Programming Practices – Why Are Callback Functions Needed?

luaprogramming practicesprogramming-languages

I am reading the book programming in Lua. It said that

Closures provide a valuable tool in many contexts. As we have seen, they are
useful as arguments to higher-order functions such as sort. Closures are valuable for functions that build other functions too, like our newCounter example;
this mechanism allows Lua programs to incorporate sophisticated programming
techniques from the functional world. Closures are useful for callback functions,
too. A typical example here occurs when you create buttons in a conventional
GUI toolkit. Each button has a callback function to be called when the user
presses the button; you want different buttons to do slightly different things
when pressed. For instance, a digital calculator needs ten similar buttons, one
for each digit. Y ou can create each of them with a function like this:

function digitButton (digit)
  return Button{label = tostring(digit),
                action = function ()
                  add_to_display(digit)
                  end}
end

It seems that if I call the digitButton, it will return the action (this will create a closure), so, I can access the digit passed to digitButton.

My question is that:

Why we need call back functions? what situations can I apply this to?


The author said:

In this example, we assume that Button is a toolkit function that creates new
buttons; label is the button label; and action is the callback closure to be
called when the button is pressed.
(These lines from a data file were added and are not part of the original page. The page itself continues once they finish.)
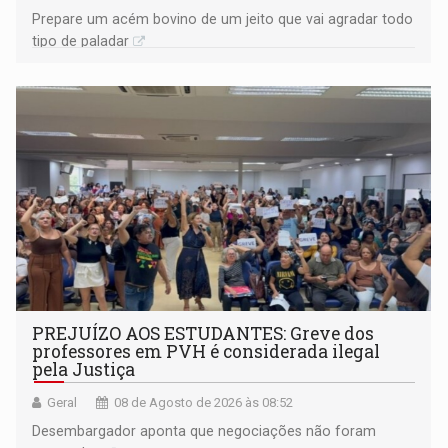
Prepare um acém bovino de um jeito que vai agradar todo
tipo de paladar
PREJUÍZO AOS ESTUDANTES: Greve dos
professores em PVH é considerada ilegal
pela Justiça
Geral
08 de Agosto de 2026 às 08:52
Desembargador aponta que negociações não foram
The callback can be called a long time after
digitButton did its task and after the local variable digit went out of scope, but
it can still access this variable.

according to the author, I think a similar example is like this:

function Button(t)
  -- maybe you should set the button here
  return t.action -- so that you can call this later
end

function add_to_display(digit)
  print ("Display the button label: " .. tostring(digit))
end

function digitButton(digit)
  return Button{label = tostring(digit),
                action = function ()
                           add_to_display(digit)
                           end}
end

click_action = digitButton(10)
click_action()

thus, the callback can be called a long time after digitButton did its task and after the local variable digit went out of scope.

Best Answer

Guy 1 to Guy 2: hey dude I wanna do something when a user clicks in there, call me back when that happens alright?

Guy 2 calls back Guy 1 when a user clicks here.